Möller: Ich habe über die Presseberichte inzwischen mit vielen Patienten gesprochen. Gott sei Dank sind viele vernünftig und lassen sich davon nicht beeinflussen. Die Ängstlichen sind jedoch verunsichert. In der Tat machen solche negativen Berichte Jahre von Awarenes-Kampagnen kaputt. Das kann sich durchaus auf die Suizidraten auswirken. So hat die Diskussion um mögliche Suizid-induzierende Wirkungen von Antidepressiva bei Jugendlichen und jungen Erwachsenen etwa in den USA dazu geführt, dass dort plötzlich weniger Antidepressiva verordnet wurden - zugleich ist die Suizidrate gestiegen.

Ärzte Zeitung: Was würden Sie Ärzten mit verunsicherten Patienten raten?

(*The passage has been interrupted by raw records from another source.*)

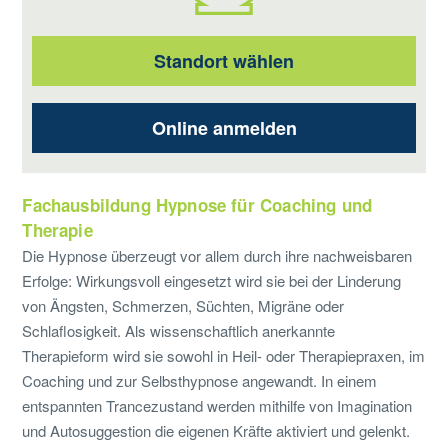
Standort wählen
Online anmelden
Fachausbildung Hypnose für Coaching und
Therapie
Die Hypnose überzeugt vor allem durch ihre nachweisbaren
Erfolge: Wirkungsvoll eingesetzt wird sie bei der Linderung
von Ängsten, Schmerzen, Süchten, Migräne oder
Schlaflosigkeit. Als wissenschaftlich anerkannte
Therapieform wird sie sowohl in Heil- oder Therapiepraxen, im
Coaching und zur Selbsthypnose angewandt. In einem
entspannten Trancezustand werden mithilfe von Imagination
und Autosuggestion die eigenen Kräfte aktiviert und gelenkt.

Möller: Weiter zu machen wie bisher und die Medienberichte nicht weiter ernst zu nehmen. Die Meta-Analyse von Kirsch bringt überhaupt nichts Neues. Die Daten sind den Zulassungsbehörden bekannt. Die Antidepressiva, um dies hier geht, sind auf ihre Wirksamkeit und Verträglichkeit geprüft, und es ist State-of-the-Art, depressive Patienten mit modernen Antidepressiva zu behandeln.

Zur Person

Professor Hans-Jürgen Möller ist Direktor der Psychiatrischen Klinik der Ludwig-Maximilians-Universität München und Mitglied zahlreicher psychiatrischer Fachgesellschaften.